Herbs grow, colonise, move around the garden, always pushing beyond the artificial boundaries we attempt to impose. Common Mallow (Malva silvestris) threatens to engulf Wormwood (Artemisia absinthium) and Iris (Iris florentina), Pot Marigold (Calendula officinalis) overruns the House Leek (Sempervivum tectorum); there’s a balance to be struck between natural growth and the organised nature of the physic garden. We’re attempting to restore that balance, clearing Calendula from the House Leek, thinning out the Common Mallow, and weeding out the Orach (Atriplex hortensis) which has emerged again among the Bisort (Polygonum bisorta).
Feverfew and Yarrow, Hypericum and Salad Burnett, Herb Robert, grow in the gaps between paving, disrupting the divisions between pathway and bed, and there’s something in this unruly habit that’s to be welcomed; leave them, let them grow, within reason, acknowledging the tension between artifice and unconfined growth.
The Physic garden’s function is primarily aesthetic and informative, which sometimes poses problems. Many of the plants are regarded as weeds; numerous conversations with people visiting the garden bear this out, as well as the surprise and delight that weeds such as Herb Robert in flower can look so extraordinary, a mass of feathery red foliage studded with geranium pink flowers. Common Mallow is associated with the peripheral zones of the urban environment. Edward Step, in Wayside and Woodland Blossoms (1930), believed that one of its common names, Rags and Tatters […] could only have been suggested by one of the unfortunate specimens that have chanced to grow between the roadside and the ditch […] liberally coated by road dust they do present a forlorn and ragged appearance.
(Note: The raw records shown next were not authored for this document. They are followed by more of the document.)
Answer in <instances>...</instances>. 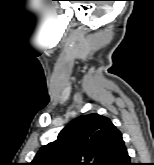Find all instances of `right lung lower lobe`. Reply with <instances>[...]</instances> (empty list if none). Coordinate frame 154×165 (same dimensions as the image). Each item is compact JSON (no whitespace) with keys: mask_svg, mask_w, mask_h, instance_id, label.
<instances>
[{"mask_svg":"<svg viewBox=\"0 0 154 165\" xmlns=\"http://www.w3.org/2000/svg\"><path fill=\"white\" fill-rule=\"evenodd\" d=\"M99 165H132L121 134L112 142L107 155Z\"/></svg>","mask_w":154,"mask_h":165,"instance_id":"right-lung-lower-lobe-1","label":"right lung lower lobe"}]
</instances>
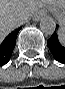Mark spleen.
Here are the masks:
<instances>
[{"label":"spleen","mask_w":65,"mask_h":89,"mask_svg":"<svg viewBox=\"0 0 65 89\" xmlns=\"http://www.w3.org/2000/svg\"><path fill=\"white\" fill-rule=\"evenodd\" d=\"M58 38L61 44H65V30L63 27L58 30Z\"/></svg>","instance_id":"1"}]
</instances>
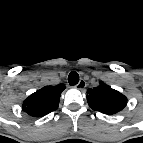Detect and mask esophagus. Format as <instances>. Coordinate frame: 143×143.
<instances>
[{
  "label": "esophagus",
  "instance_id": "1",
  "mask_svg": "<svg viewBox=\"0 0 143 143\" xmlns=\"http://www.w3.org/2000/svg\"><path fill=\"white\" fill-rule=\"evenodd\" d=\"M86 87V81L84 79H81L79 83L76 85V88L82 90Z\"/></svg>",
  "mask_w": 143,
  "mask_h": 143
}]
</instances>
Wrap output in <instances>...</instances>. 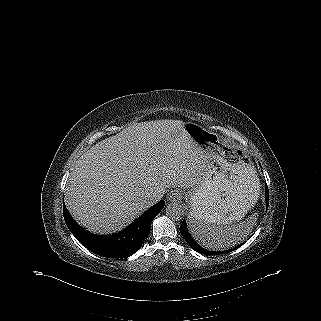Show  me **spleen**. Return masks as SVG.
Masks as SVG:
<instances>
[{"label":"spleen","mask_w":321,"mask_h":321,"mask_svg":"<svg viewBox=\"0 0 321 321\" xmlns=\"http://www.w3.org/2000/svg\"><path fill=\"white\" fill-rule=\"evenodd\" d=\"M257 215L252 214L239 224H216L194 221L189 227L191 235L209 250H225L243 241L253 230Z\"/></svg>","instance_id":"obj_1"}]
</instances>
Among the common names listed by Geoffrey Grigson in The Englishman’s Flora (1955) are, Chucky Cheese, Old Man’s Bread and Cheese, referring to the seeds, which develop after flowering. Children still eat these discs or ‘cheeses’, as they are known from Cornwall to the Border. Valued medicinally, the foliage can also be eaten as a vegetable; ragged on the roadside, but also a useful plant.
Working in this garden, weeding, tidying, replanting where necessary, we are aware of what little connection there is to a time when these plants, considered unruly and invasive by some of our visitors, were food and medicine. Teresa McClean suggests that, so many medieval plants were so variously used that almost all of them were classified as herbs, including those grown in the specialised area of the monastic infirmary garden.
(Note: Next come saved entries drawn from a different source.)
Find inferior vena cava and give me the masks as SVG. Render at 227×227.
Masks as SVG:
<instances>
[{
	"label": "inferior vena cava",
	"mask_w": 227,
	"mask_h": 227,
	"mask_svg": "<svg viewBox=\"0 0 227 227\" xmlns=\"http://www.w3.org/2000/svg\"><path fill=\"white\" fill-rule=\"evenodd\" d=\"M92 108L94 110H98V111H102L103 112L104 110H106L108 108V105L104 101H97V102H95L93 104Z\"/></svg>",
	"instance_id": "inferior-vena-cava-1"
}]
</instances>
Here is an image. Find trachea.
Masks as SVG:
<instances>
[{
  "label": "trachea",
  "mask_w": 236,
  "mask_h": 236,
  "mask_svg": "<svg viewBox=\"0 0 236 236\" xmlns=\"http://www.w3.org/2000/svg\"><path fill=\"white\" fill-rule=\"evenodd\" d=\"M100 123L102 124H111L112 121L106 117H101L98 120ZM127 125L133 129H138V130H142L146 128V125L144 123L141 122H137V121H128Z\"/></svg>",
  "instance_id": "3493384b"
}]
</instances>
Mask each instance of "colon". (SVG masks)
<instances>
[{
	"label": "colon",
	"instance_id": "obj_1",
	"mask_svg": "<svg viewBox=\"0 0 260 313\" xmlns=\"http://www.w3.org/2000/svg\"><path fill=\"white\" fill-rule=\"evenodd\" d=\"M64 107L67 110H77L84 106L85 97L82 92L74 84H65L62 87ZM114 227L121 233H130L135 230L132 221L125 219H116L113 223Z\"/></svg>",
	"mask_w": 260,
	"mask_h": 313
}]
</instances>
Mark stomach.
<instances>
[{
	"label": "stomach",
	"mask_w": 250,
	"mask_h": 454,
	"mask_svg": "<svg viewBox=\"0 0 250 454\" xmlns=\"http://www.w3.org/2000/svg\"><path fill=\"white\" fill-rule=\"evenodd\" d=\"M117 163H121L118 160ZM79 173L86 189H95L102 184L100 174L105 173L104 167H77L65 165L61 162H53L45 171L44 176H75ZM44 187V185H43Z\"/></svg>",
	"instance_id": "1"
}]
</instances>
John Gerard’s Herball, first published 60 years after the Dissolution of the Monasteries, informs the original planting in the physic garden; the decision resting on the understanding that many of the plant remedies listed in the Herball were already considered traditional, having the authority of the classical Greek and Roman texts that the friars may have been familiar with. But Gerard wasn’t concerned with the monastic garden. A 9th century poem in Latin, by Walafrid Strabo, On The Cultivation of Gardens (Hortulus), offers an insight into that intense familiarity, born out of necessity that McClean alludes to. Walafrid was Abbot of the Abbey on the island of Reichenau in the Bodensee, southwest Germany, when he wrote the poem, some four centuries before the founding of Michelham Priory.
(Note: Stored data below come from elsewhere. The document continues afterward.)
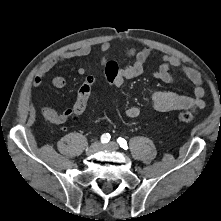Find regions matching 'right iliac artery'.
Listing matches in <instances>:
<instances>
[{
    "mask_svg": "<svg viewBox=\"0 0 221 221\" xmlns=\"http://www.w3.org/2000/svg\"><path fill=\"white\" fill-rule=\"evenodd\" d=\"M110 140V135L108 133H105L101 136V142L102 143H107Z\"/></svg>",
    "mask_w": 221,
    "mask_h": 221,
    "instance_id": "right-iliac-artery-1",
    "label": "right iliac artery"
}]
</instances>
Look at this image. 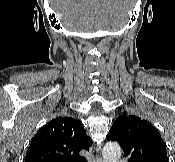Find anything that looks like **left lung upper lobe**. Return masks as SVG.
<instances>
[{"instance_id": "1", "label": "left lung upper lobe", "mask_w": 175, "mask_h": 162, "mask_svg": "<svg viewBox=\"0 0 175 162\" xmlns=\"http://www.w3.org/2000/svg\"><path fill=\"white\" fill-rule=\"evenodd\" d=\"M106 138L121 145L128 162H168L160 134L150 122L139 117H118Z\"/></svg>"}]
</instances>
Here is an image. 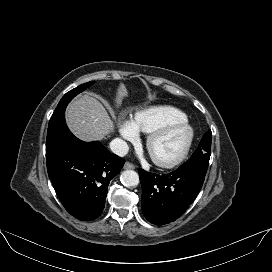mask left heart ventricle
Listing matches in <instances>:
<instances>
[{"mask_svg": "<svg viewBox=\"0 0 272 272\" xmlns=\"http://www.w3.org/2000/svg\"><path fill=\"white\" fill-rule=\"evenodd\" d=\"M185 139L186 131L184 129H175L154 143L152 154L158 159H170L181 151Z\"/></svg>", "mask_w": 272, "mask_h": 272, "instance_id": "1", "label": "left heart ventricle"}]
</instances>
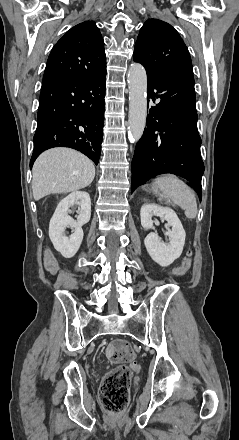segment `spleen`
<instances>
[{"mask_svg": "<svg viewBox=\"0 0 239 440\" xmlns=\"http://www.w3.org/2000/svg\"><path fill=\"white\" fill-rule=\"evenodd\" d=\"M155 186L160 188L162 192L159 200H163V198L172 200L174 204L185 210L187 218H190V220L196 218L197 204L195 192L189 186H186L182 180H178L173 174H165L162 178H156Z\"/></svg>", "mask_w": 239, "mask_h": 440, "instance_id": "obj_1", "label": "spleen"}]
</instances>
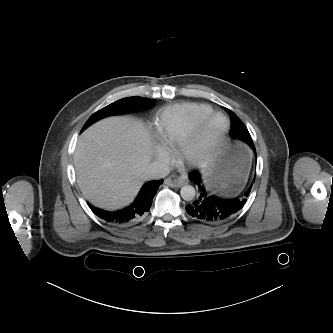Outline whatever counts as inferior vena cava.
I'll use <instances>...</instances> for the list:
<instances>
[{"instance_id":"1","label":"inferior vena cava","mask_w":333,"mask_h":333,"mask_svg":"<svg viewBox=\"0 0 333 333\" xmlns=\"http://www.w3.org/2000/svg\"><path fill=\"white\" fill-rule=\"evenodd\" d=\"M170 173V168L160 162L151 163L144 172L145 179H159L164 178Z\"/></svg>"}]
</instances>
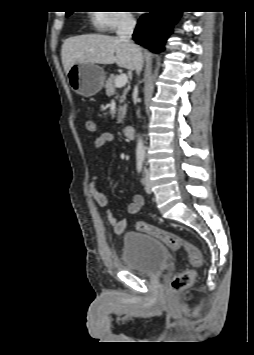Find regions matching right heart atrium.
Returning a JSON list of instances; mask_svg holds the SVG:
<instances>
[{
	"label": "right heart atrium",
	"instance_id": "1",
	"mask_svg": "<svg viewBox=\"0 0 254 355\" xmlns=\"http://www.w3.org/2000/svg\"><path fill=\"white\" fill-rule=\"evenodd\" d=\"M92 23L98 31L113 33L120 28L132 27L135 19L129 11L102 10L94 14Z\"/></svg>",
	"mask_w": 254,
	"mask_h": 355
}]
</instances>
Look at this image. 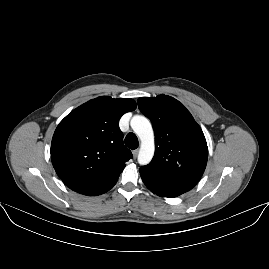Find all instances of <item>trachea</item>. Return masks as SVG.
Here are the masks:
<instances>
[{
	"mask_svg": "<svg viewBox=\"0 0 269 269\" xmlns=\"http://www.w3.org/2000/svg\"><path fill=\"white\" fill-rule=\"evenodd\" d=\"M125 144L132 150L136 149L139 146L137 136L134 133H129L125 138Z\"/></svg>",
	"mask_w": 269,
	"mask_h": 269,
	"instance_id": "1",
	"label": "trachea"
}]
</instances>
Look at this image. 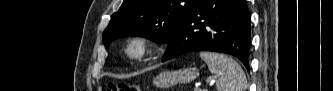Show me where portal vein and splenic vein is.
I'll list each match as a JSON object with an SVG mask.
<instances>
[{"mask_svg": "<svg viewBox=\"0 0 333 91\" xmlns=\"http://www.w3.org/2000/svg\"><path fill=\"white\" fill-rule=\"evenodd\" d=\"M207 82H209V80H207ZM200 87L199 86H195V91H197Z\"/></svg>", "mask_w": 333, "mask_h": 91, "instance_id": "1", "label": "portal vein and splenic vein"}]
</instances>
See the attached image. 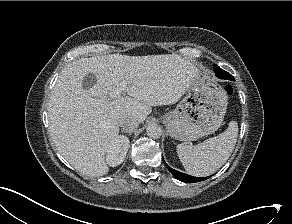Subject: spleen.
Here are the masks:
<instances>
[{
  "instance_id": "spleen-1",
  "label": "spleen",
  "mask_w": 292,
  "mask_h": 224,
  "mask_svg": "<svg viewBox=\"0 0 292 224\" xmlns=\"http://www.w3.org/2000/svg\"><path fill=\"white\" fill-rule=\"evenodd\" d=\"M238 137V124L231 121L227 130L198 145H177V154L192 176H208L222 167L232 154Z\"/></svg>"
}]
</instances>
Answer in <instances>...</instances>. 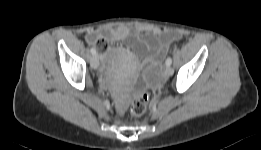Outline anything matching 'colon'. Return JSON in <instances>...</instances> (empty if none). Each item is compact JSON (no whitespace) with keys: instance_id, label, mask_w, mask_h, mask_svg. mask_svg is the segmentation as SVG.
<instances>
[{"instance_id":"colon-1","label":"colon","mask_w":261,"mask_h":150,"mask_svg":"<svg viewBox=\"0 0 261 150\" xmlns=\"http://www.w3.org/2000/svg\"><path fill=\"white\" fill-rule=\"evenodd\" d=\"M148 100H149L148 92L141 91L140 93H138L131 103L130 106L131 114L136 117H140L144 115L147 110Z\"/></svg>"}]
</instances>
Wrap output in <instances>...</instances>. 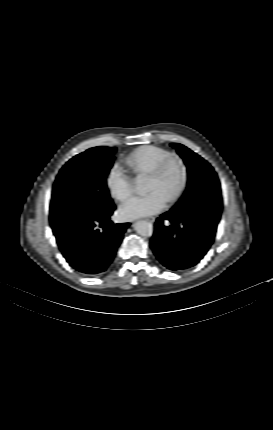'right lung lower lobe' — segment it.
Segmentation results:
<instances>
[{"instance_id": "98d812e1", "label": "right lung lower lobe", "mask_w": 273, "mask_h": 430, "mask_svg": "<svg viewBox=\"0 0 273 430\" xmlns=\"http://www.w3.org/2000/svg\"><path fill=\"white\" fill-rule=\"evenodd\" d=\"M114 209L54 231L63 256L83 275L101 274L115 257L129 223L113 224Z\"/></svg>"}]
</instances>
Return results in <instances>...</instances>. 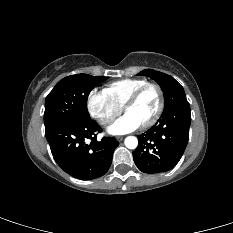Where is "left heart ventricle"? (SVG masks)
Segmentation results:
<instances>
[{"instance_id": "obj_1", "label": "left heart ventricle", "mask_w": 233, "mask_h": 233, "mask_svg": "<svg viewBox=\"0 0 233 233\" xmlns=\"http://www.w3.org/2000/svg\"><path fill=\"white\" fill-rule=\"evenodd\" d=\"M158 104L157 91L154 88H149L134 104L127 108L126 113L133 115L142 125L154 115Z\"/></svg>"}]
</instances>
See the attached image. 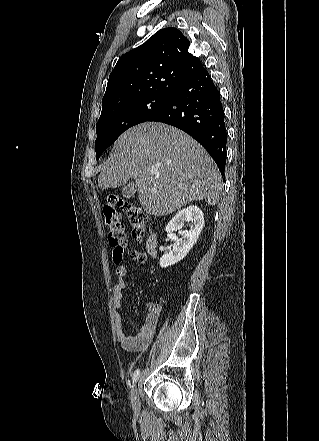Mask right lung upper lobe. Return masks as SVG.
<instances>
[{
	"label": "right lung upper lobe",
	"mask_w": 319,
	"mask_h": 441,
	"mask_svg": "<svg viewBox=\"0 0 319 441\" xmlns=\"http://www.w3.org/2000/svg\"><path fill=\"white\" fill-rule=\"evenodd\" d=\"M189 40L177 28L156 32L143 45L122 55L109 76L102 111L149 96L171 97L204 66L190 53Z\"/></svg>",
	"instance_id": "cb5924a9"
}]
</instances>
On the Cultivation of Gardens (Hortulus) is anchored in the physical processes of gardening, an activity central to the monastic ideal of prayer and work familiar to the friars at Michelham Priory: as long as you aren’t afraid of going outdoors and getting calluses all/over your grubby hands […] I gained my expertise through hard work and experience. He clears nettles that are, covering the whole area with stinging poison, carefully prepares the ground, making raised beds by edging them, with some planks. He works rich yeasty fertiliser into newly turned earth, and begins to plant out his garden. We try to coax forth some of our herbs from seeds, other we try to rejuvenate from old roots. Although separated by centuries, the poem’s intimate connection to the earth and growing resonates; time taken in careful preparation ensures that, the garden has brought to life all/the shrivelled stocks and seeds assigned to it […]. But now all my skill is required-and my learning/and eloquence as well-to present the names/and virtues of the gathered fruits, and thus/to grace these small things with my reverence for them.
He lovingly describes the plants in his small plot, mingling medicine and everyday magic with an awareness of wider economic interests. Among them Pennyroyal; a commercial commodity, reportedly valued as highly by the physicians of India/as a whole sack of black pepper amongst the Gauls; it’s medicinal actions carminative, useful to cure a sluggish stomach; and with magical properties. According to his informants, If you stick a twig of pennyroyal behind your ear, it will combat the effects of a hot summer sun.
The herbs Walafrid lists, including Agrimony, Betony, Catmint, and Sage, would be as important to an infirmary garden, as they were to his courtyard plot. They are also among the herbs we tend in this garden.
We’ve weeded out the Feverfew and Yarrow, Hypericum and Salad Burnett, Herb Robert; the paths are cleared, aesthetics triumphs, at least for the moment.